La interconexión estará compuesta por cuatro cables, dos por cada enlace, con una capacidad de 2 x 1.000 MW. El enlace interconectará dos sistemas de corriente alterna a través de una línea submarina en corriente continua. En cada extremo del enlace, las estaciones conversoras, que ocuparán una extensión aproximada de cinco hectáreas y medirán unos 20 metros de altura, transformarán la corriente continua en corriente alterna para conectarse con las redes de transporte de España y Francia.

El desarrollo de este proyecto, cuya puesta en servicio se prevé para el horizonte 2026-2027, fomentará la participación de las industrias y proveedores locales, al poder optar a las licitaciones para la contratación de los trabajos de construcción y de mantenimiento de la interconexión. Asimismo, mejorará la calidad de vida en la zona y su entorno, favoreciendo, por ejemplo, la implantación del autoconsumo eléctrico, la movilidad eléctrica o medidas para incrementar la eficiencia energética.

Primera interconexión con Francia

España necesita desarrollar nuevas interconexiones. Actualmente, el nivel de interconexión con el resto del sistema eléctrico europeo es del 5,6% respecto a la potencia de generación instalada, una cifra muy lejana del objetivo marcado por la UE de alcanzar el 15% para 2030 para cada país.

En octubre de 2015, entró en operación comercial la primera interconexión eléctrica entre Francia y España. Siete años antes, en octubre de 2008, REE y RTE constituyeron a partes iguales la sociedad Inelfe, a fin de ejecutar la construcción de una nueva línea eléctrica que uniera ambos países por el este de los Pirineos, lo que supondría duplicar la capacidad de intercambio con Francia desde los 1.400 MW a los 2.800 MW.

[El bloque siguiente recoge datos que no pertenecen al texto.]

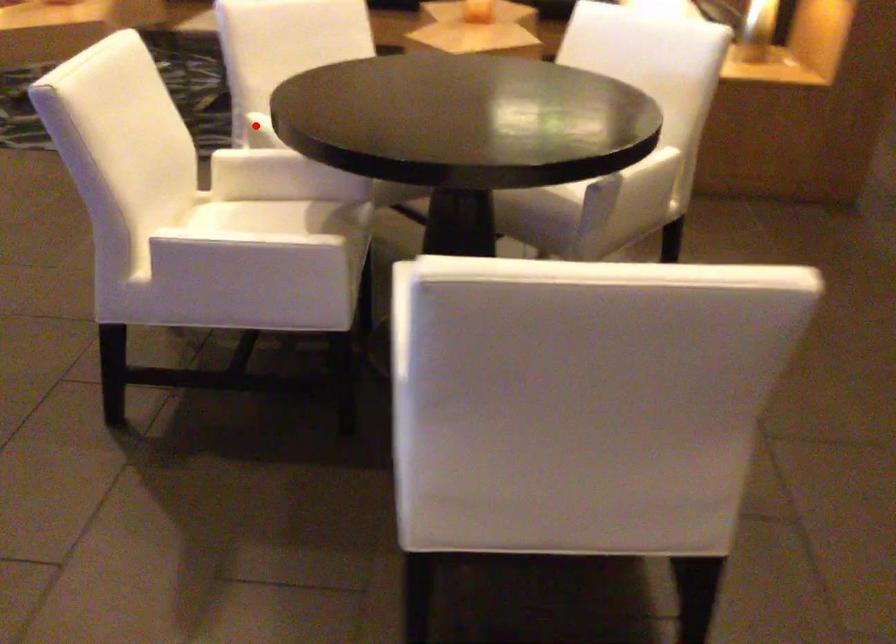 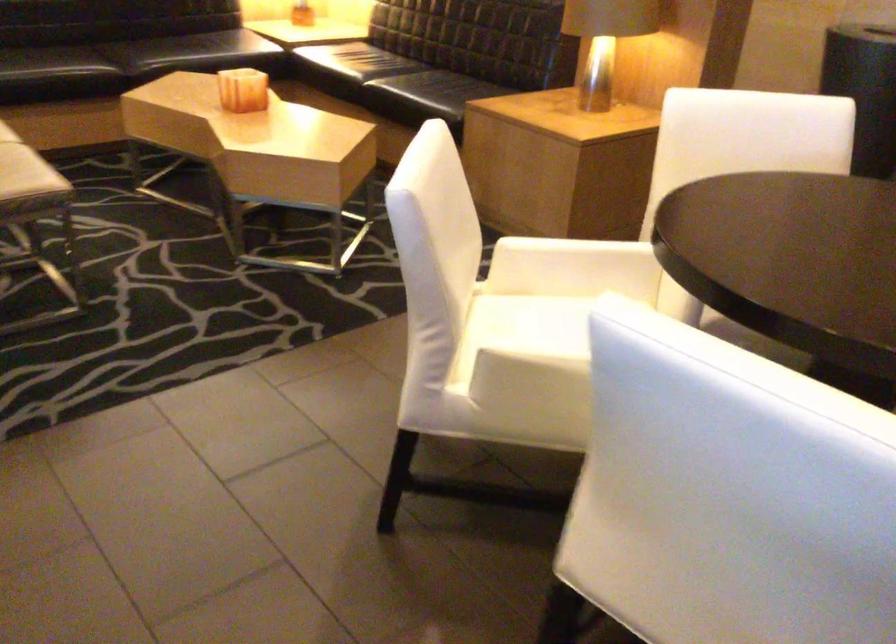 Find the pixel in the second image that matches the highlighted location in the first image.

(526, 366)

Este proyecto, en el que se invirtieron 700 millones de euros, tiene un trazado de 64,5 kilómetros de longitud que enlaza los municipios de Santa Llogaia, cerca de Figueres (España), con Baixas, próximo a Perpiñán (Francia). El trazado de la interconexión va soterrado en zanja de hormigón, menos el túnel de 8,5 kilómetros que atraviesa los Pirineos y que transcurre paralelo a la línea ferroviaria de alta velocidad.

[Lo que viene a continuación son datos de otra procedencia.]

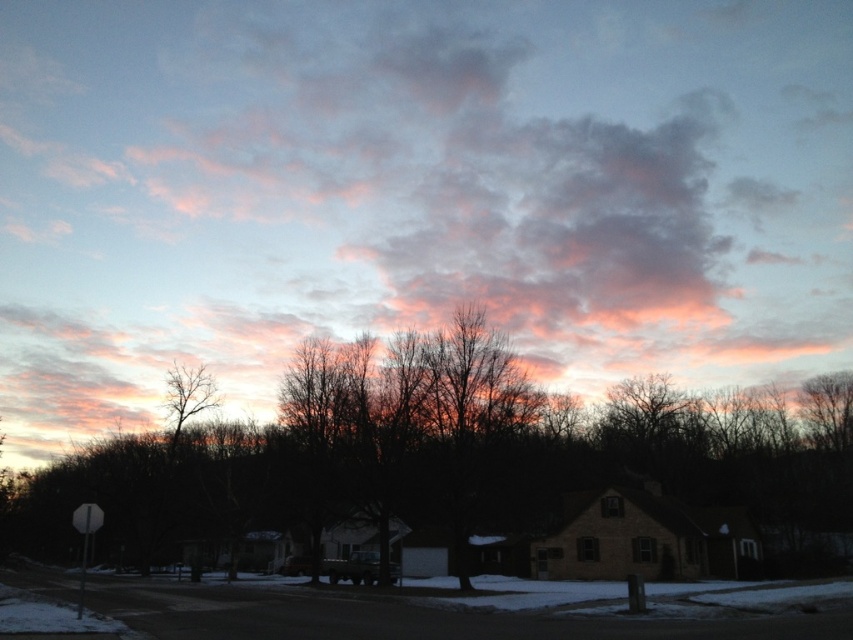 Question: Is pink fluffy cloud at upper center further to camera compared to bare branches at left?

Choices:
 (A) yes
 (B) no

Answer: (A)

Question: Does pink fluffy cloud at upper center appear on the left side of silhouette bare tree at center?

Choices:
 (A) no
 (B) yes

Answer: (B)

Question: Considering the real-world distances, which object is closest to the bare branches at left?

Choices:
 (A) pink fluffy cloud at upper center
 (B) silhouette bare tree at center

Answer: (B)

Question: Which object is positioned farthest from the silhouette bare tree at center?

Choices:
 (A) bare branches at left
 (B) pink fluffy cloud at upper center

Answer: (B)

Question: Is silhouette bare tree at center smaller than bare branches at left?

Choices:
 (A) no
 (B) yes

Answer: (A)

Question: Which of the following is the closest to the observer?

Choices:
 (A) bare branches at left
 (B) pink fluffy cloud at upper center

Answer: (A) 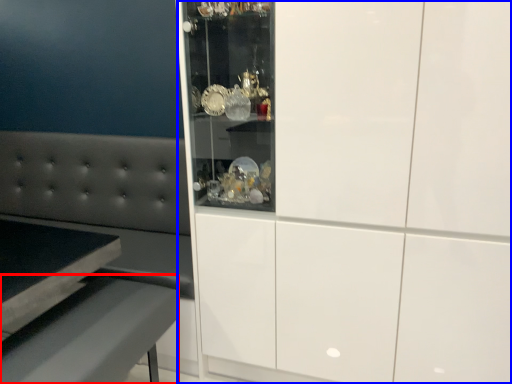 Question: Which of the following is the closest to the observer, table (highlighted by a red box) or cabinetry (highlighted by a blue box)?

Choices:
 (A) table
 (B) cabinetry

Answer: (B) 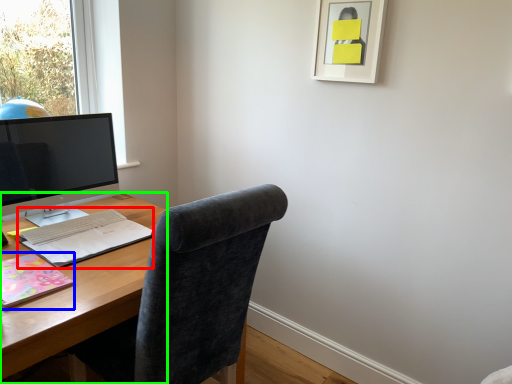 Question: Estimate the real-world distances between objects in this image. Which object is closer to notebook (highlighted by a red box), notebook (highlighted by a blue box) or desk (highlighted by a green box)?

Choices:
 (A) notebook
 (B) desk

Answer: (B) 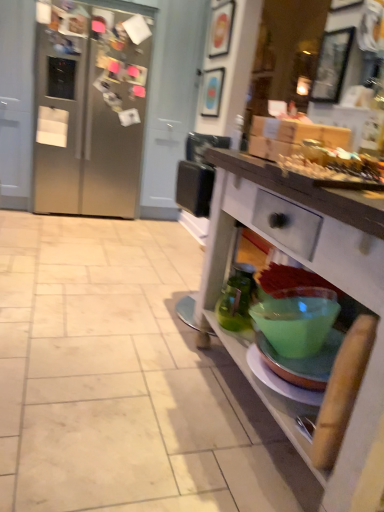 Find the location of a particular element. This screenshot has height=512, width=384. vacant region in front of satin silver refrigerator at left is located at coordinates (74, 246). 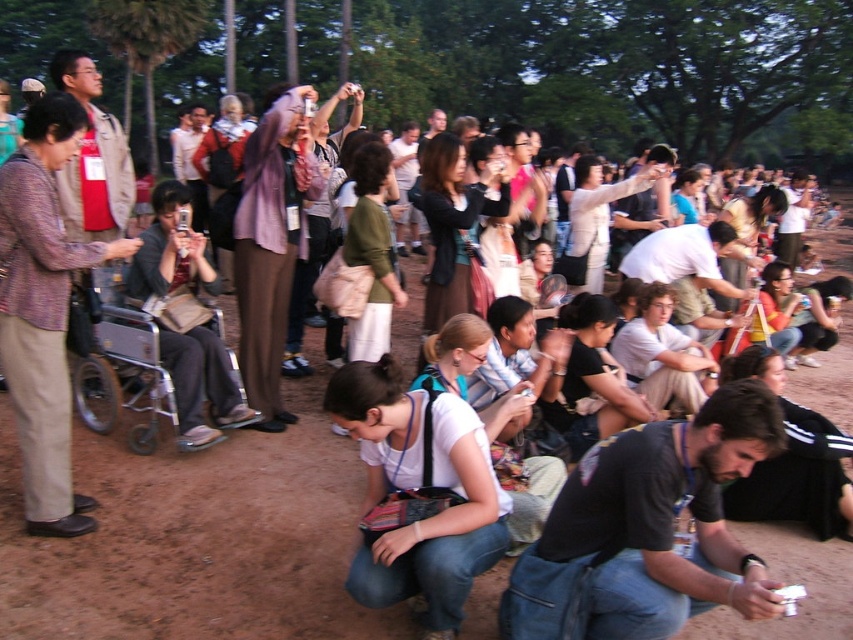 Is dark gray fabric shirt at lower right to the right of white fabric shirt at center from the viewer's perspective?

Indeed, dark gray fabric shirt at lower right is positioned on the right side of white fabric shirt at center.

Is dark gray fabric shirt at lower right positioned in front of white fabric shirt at center?

Yes, dark gray fabric shirt at lower right is closer to the viewer.

Describe the element at coordinates (648, 529) in the screenshot. This screenshot has width=853, height=640. I see `dark gray fabric shirt at lower right` at that location.

This screenshot has height=640, width=853. Identify the location of dark gray fabric shirt at lower right. (648, 529).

La interconexión, declarada proyecto de interés europeo, no sólo permite mejorar la calidad del suministro de las poblaciones del Roussillon y del Empordà y garantizar el suministro eléctrico necesario para el correcto funcionamiento del tren de alta velocidad en el lado español, sino también integrar un mayor volumen de energía renovable en la red, especialmente de energía eólica procedente del sistema ibérico.